Adding cases to assign_cycle_ids() for when cycle_start is not suppli…

…ed, or for solo sentence types; making cycle_start an input argument.
Petrichor-Labs · Jan 17, 2021 · 8df6b5c · 8df6b5c
1 parent 1aad718
commit 8df6b5c
Showing 1 changed file with 62 additions and 19 deletions.
diff --git a/nmea_data_convert.py b/nmea_data_convert.py
@@ -27,20 +27,38 @@ def parse_and_validate_args():
     parser.add_argument("output_method",
                             choices=['csv', 'db', 'both'],
                             help="where to output data: CSV files, database, or both")

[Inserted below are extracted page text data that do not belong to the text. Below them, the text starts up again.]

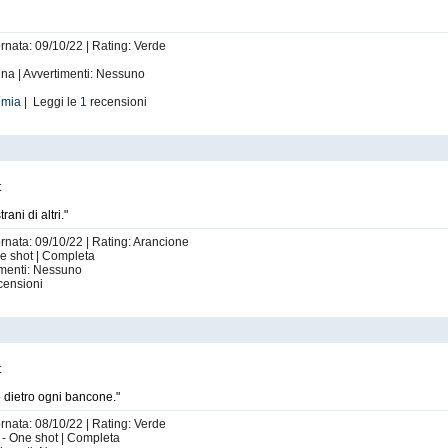
ornata: 09/10/22 | Rating: Verde
na | Avvertimenti: Nessuno
emia
| Leggi le
1
recensioni
t
ani di altri."
ornata: 09/10/22 | Rating: Arancione
ne shot | Completa
imenti: Nessuno
censioni
t
o dietro ogni bancone."
ornata: 08/10/22 | Rating: Verde
1 - One shot | Completa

-    parser.add_argument("--drop_previous_db_tables", "--dropt",
-                            action="store_true",
-                            help="drop all previous DB tables before importing new data; only applies when output_method is 'db' or 'both'")

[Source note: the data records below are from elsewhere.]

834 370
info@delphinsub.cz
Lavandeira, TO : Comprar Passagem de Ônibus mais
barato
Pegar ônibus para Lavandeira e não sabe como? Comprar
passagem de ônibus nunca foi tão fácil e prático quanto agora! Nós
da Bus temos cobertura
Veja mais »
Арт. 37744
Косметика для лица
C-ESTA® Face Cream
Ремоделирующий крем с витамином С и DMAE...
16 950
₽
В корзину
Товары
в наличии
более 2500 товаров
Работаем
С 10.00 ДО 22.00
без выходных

+    parser.add_argument("--cycle_start", "--cs",
+                            help="talker+sentence_type, e.g. 'GNRMC'; used to key off of for sentence merging, and more; "
+                                 "must appear once and only once in each cycle, and must be at the beginning of each cycle; "
+                                 "must contain date and time information for sentences to be datetime stamped")
+    parser.add_argument("--num_sentences_per_cycle", "--spc",  # Requirement for this is enforced in assign_cycle_ids()
+                            type=int,
+                            help="If the cycle_start argument is not provided, and sentences are not all of type GSV, "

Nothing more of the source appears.